▸ GOAL OF THE EXERCISE
Each line below that carries the string "Release" must appear in the answer.

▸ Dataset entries
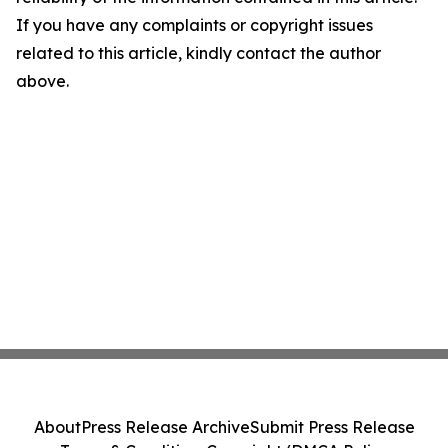
If you have any complaints or copyright issues
related to this article, kindly contact the author
above.
About
Press Release Archive
Submit Press Release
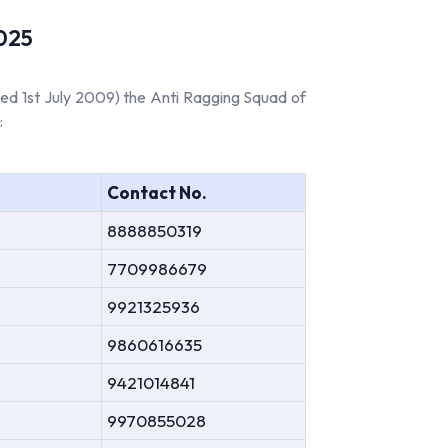
2025
ed 1st July 2009) the Anti Ragging Squad of
:
Contact No.
8888850319
7709986679
9921325936
9860616635
9421014841
9970855028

▸ SOLUTION TO THIS PROBLEM
Press Release Archive
Submit Press Release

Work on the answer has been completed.